Tiga hari kemudian, Denis merindukanku dan memintaku untuk pergi ke apartemen Candra. Aku berjanji kepadanya akan datang pada malam hari, tapi Cindy menelepon dan berkata Hendra membantuku membuat janji.

Aku sudah lama melupakan masalah pria idaman, tapi kedua pasangan ini mengingatnya. Hendra ingin memperkenalkan seorang teman dari kamp militer kepadaku. Dia berkata lelaki itu sudah menjadi kepala resimen di usia muda dan karakternya sangat baik. Akan tetapi, dia tidak dapat memiliki anak, jadi istrinya bercerai dengannya. Tinggi lelaki itu rata-rata dan penampilan juga rata-rata. Namun, penampilan seseorang bukanlah hal yang paling penting, yang penting orang itu baik.

Hendra memberitahuku seperti ini.

Namun sebenarnya, aku bukan lagi gadis yang menyukai pria tampan seperti dulu. Aku sudah lama memahami sebuah kebenaran. Penampilan dan uang seorang pria hanya pemanis saja. Hanya pria yang menyayangi kita-lah yang layak untuk dinikahi.

Hanya saja aku tidak ingin menikah sekarang dan aku tidak terburu-buru untuk mencari pasangan. Aku menolak kebaikan Hendra. Hendra berkata baiklah, tapi terdengar sedikit enggan, tapi dia tetap menutup telepon.

Namun setelah beberapa saat, panggilan telepon Cindy datang dan dia berkata dengan marah, "Clara, kenapa kamu tidak bertemu dengannya? Bagaimana kamu tahu tidak akan menyukainya kalau kamu tidak melihatnya, kamu harus memberi dirimu kesempatan. Kamu masih sangat muda, kamu tidak bisa menghabiskan seluruh hidupmu seperti ini."

Mulut kecil Cindy mengoceh hingga kulit kepalaku mati rasa, jadi aku mau tidak mau menyetujuinya, "Baiklah, aku akan ke sana sebentar lagi."

Aku pergi ke kafe yang disebutkan Cindy dan dengan cepat menemukan pria yang mereka perkenalkan kepadaku. Ketika aku berjalan, pelayan tidak sengaja menumpahkan secangkir kopi panas padanya.

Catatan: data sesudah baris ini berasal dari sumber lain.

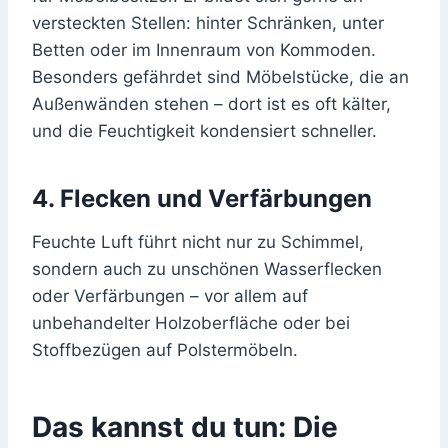
versteckten Stellen: hinter Schränken, unter
Betten oder im Innenraum von Kommoden.
Besonders gefährdet sind Möbelstücke, die an
Außenwänden stehen – dort ist es oft kälter,
und die Feuchtigkeit kondensiert schneller.
4. Flecken und Verfärbungen
Feuchte Luft führt nicht nur zu Schimmel,
sondern auch zu unschönen Wasserflecken
oder Verfärbungen – vor allem auf
unbehandelter Holzoberfläche oder bei
Stoffbezügen auf Polstermöbeln.
Das kannst du tun: Die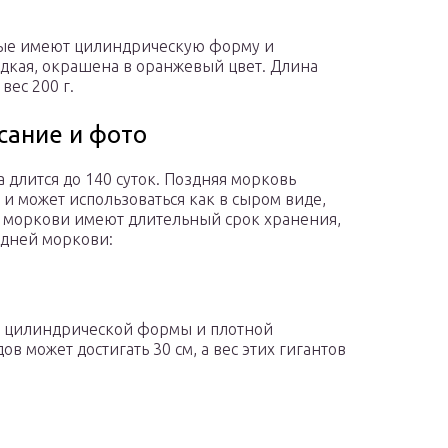
рые имеют цилиндрическую форму и
адкая, окрашена в оранжевый цвет. Длина
вес 200 г.
сание и фото
длится до 140 суток. Поздняя морковь
и может использоваться как в сыром виде,
ы моркови имеют длительный срок хранения,
здней моркови:
 цилиндрической формы и плотной
 может достигать 30 см, а вес этих гигантов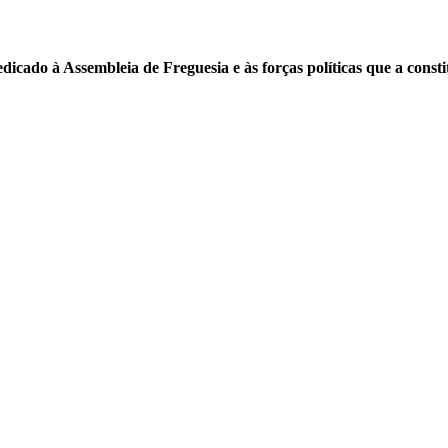
edicado à Assembleia de Freguesia e às forças políticas que a const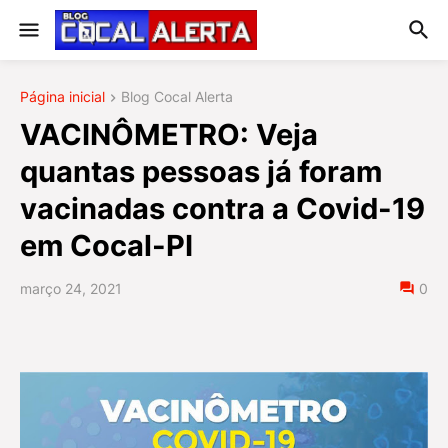
Página inicial
Blog Cocal Alerta
VACINÔMETRO: Veja
quantas pessoas já foram
vacinadas contra a Covid-19
em Cocal-PI
março 24, 2021
0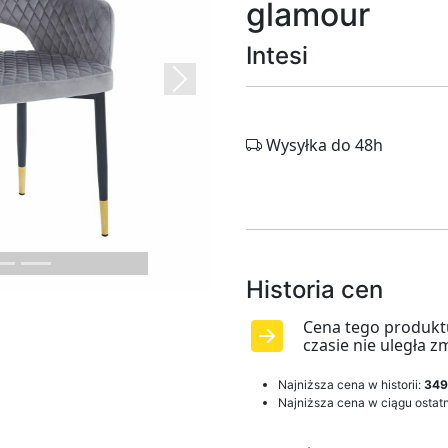
glamour
Intesi
Next
Wysyłka do 48h
Historia cen
Cena tego produkt
czasie nie uległa z
Najniższa cena w historii:
349
Najniższa cena w ciągu ostatn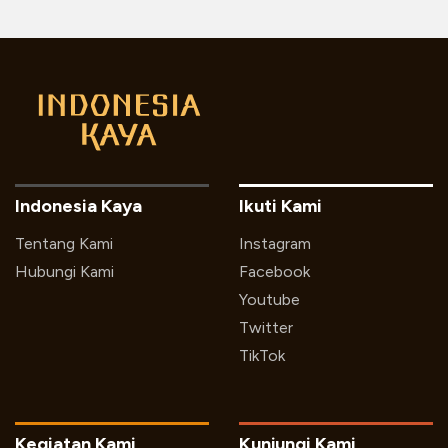
Indonesia Kaya
Ikuti Kami
Tentang Kami
Instagram
Hubungi Kami
Facebook
Youtube
Twitter
TikTok
Kegiatan Kami
Kunjungi Kami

Pelayan itu ketakutan dan buru-buru meminta maaf, tapi dia hanya tersenyum dan berkata tidak apa-apa, lalu mengambil kain yang diberikan oleh pelayan lain untuk menyeka cairan kopi.

Ketika aku duduk, aku melihat tangannya merah karena tersiram kopi panas.

Namun dia hanya tersenyum malu, "Ini sedikit memalukan, membuatmu menonton lelucon."

Aku juga tersenyum, aku merasa sedikit tertarik pada pria ini.

Meskipun aku tidak memiliki ide untuk mencari suami, karena antusiasme Cindy dan Hendra, aku masih mengobrol dengan pria ini untuk sementara waktu.

Mungkin dia telah berada di kamp militer sepanjang tahun dan tidak banyak berhubungan dengan wanita. Ketika dia berbicara, pria ini bahkan lebih pemalu daripada seorang gadis.